Nomograms, as statistical tools, have been widely used to aid clinical decisions. Nomograms could help physicians not only to estimate the likelihood of a specific event for an individual subject (i.e. cancer survival time), but also to predict the outcome using combined clinical risk factors [30]. In the present study, we developed a nomogram-illustrated model to assess the risk of PAD in T2DM patients, which may be used in clinical practice and to inform patients about their risk of developing PAD. Furthermore, the nomogram may be applied for preventing PAD, such as losing weight, better control of blood glucose and supplementation of vitamin D. However, more evidence from randomized controlled trials will be required to evaluate the effect of the preventive therapeutic strategies with the risk factors in the nomogram.

There are some limitations to our study conclusions. First, this was a cross-sectional study and residual confounding factors may have remained, so it is difficult to conclude definitive cause-effect relationships. Second, as a single center hospitalized study, the enrolled patients may be different from the actual demographic profile of Beijing. Third, the number of patients in the study was relatively small.
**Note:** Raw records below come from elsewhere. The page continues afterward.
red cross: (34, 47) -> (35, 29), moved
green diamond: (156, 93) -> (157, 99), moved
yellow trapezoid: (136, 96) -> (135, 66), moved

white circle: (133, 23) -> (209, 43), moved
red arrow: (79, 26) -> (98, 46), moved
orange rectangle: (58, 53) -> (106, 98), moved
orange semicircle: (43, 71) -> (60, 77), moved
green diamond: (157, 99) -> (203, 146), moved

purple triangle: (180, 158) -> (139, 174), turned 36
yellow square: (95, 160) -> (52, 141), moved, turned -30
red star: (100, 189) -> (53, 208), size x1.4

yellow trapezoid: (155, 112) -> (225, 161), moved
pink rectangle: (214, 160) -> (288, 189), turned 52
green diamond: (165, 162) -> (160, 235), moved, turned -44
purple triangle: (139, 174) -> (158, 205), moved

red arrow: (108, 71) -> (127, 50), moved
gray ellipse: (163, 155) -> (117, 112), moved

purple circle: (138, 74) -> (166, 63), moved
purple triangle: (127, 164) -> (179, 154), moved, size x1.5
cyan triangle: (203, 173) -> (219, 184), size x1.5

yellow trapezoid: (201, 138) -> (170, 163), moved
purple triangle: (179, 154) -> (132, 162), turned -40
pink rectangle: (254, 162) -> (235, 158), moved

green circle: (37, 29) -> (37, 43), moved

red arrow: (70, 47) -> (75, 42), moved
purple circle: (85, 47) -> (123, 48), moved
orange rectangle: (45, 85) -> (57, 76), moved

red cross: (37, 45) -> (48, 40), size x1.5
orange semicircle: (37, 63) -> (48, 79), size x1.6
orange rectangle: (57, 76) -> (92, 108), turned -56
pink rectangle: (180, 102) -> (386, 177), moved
And a larger sample size prospective study will be preferable. Fourth, we did not differentiate symptomatic and non-symptomatic patients with PAD in the current study. Finally, ABI was the only measurement used to diagnose PAD. Ultrasonography and angiography of the lower extremities should be conducted in the future studies.

Conclusions

Reduced serum vitamin D levels increased the risk of PAD in T2DM patients. This association was still strong after adjustment for known PAD risk factors and related indications of diabetes. Considering PAD is a very common and severe complication of T2DM, randomized intervention clinical studies should be carried out to verify the effect of vitamin D supplementation on PAD.